WHAT YOU WILL DO: Please retype all of the entries that follow, leaving the images out.

________________________________________

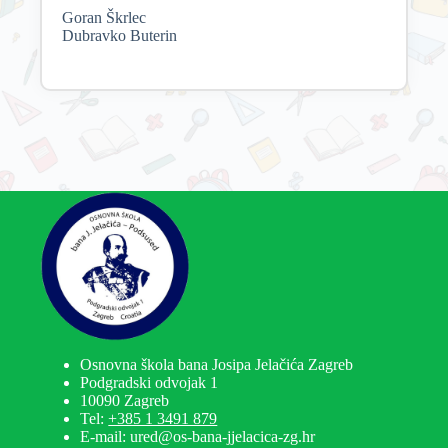
Goran Škrlec
Dubravko Buterin
Osnovna škola bana Josipa Jelačića Zagreb
Podgradski odvojak 1
10090 Zagreb
Tel:
+385 1 3491 879
E-mail: ured@os-bana-jjelacica-zg.hr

________________________________________

ANSWER SECTION:
Goran Škrlec
Dubravko Buterin
Osnovna škola bana Josipa Jelačića Zagreb
Podgradski odvojak 1
10090 Zagreb
Tel:
+385 1 3491 879
E-mail: ured@os-bana-jjelacica-zg.hr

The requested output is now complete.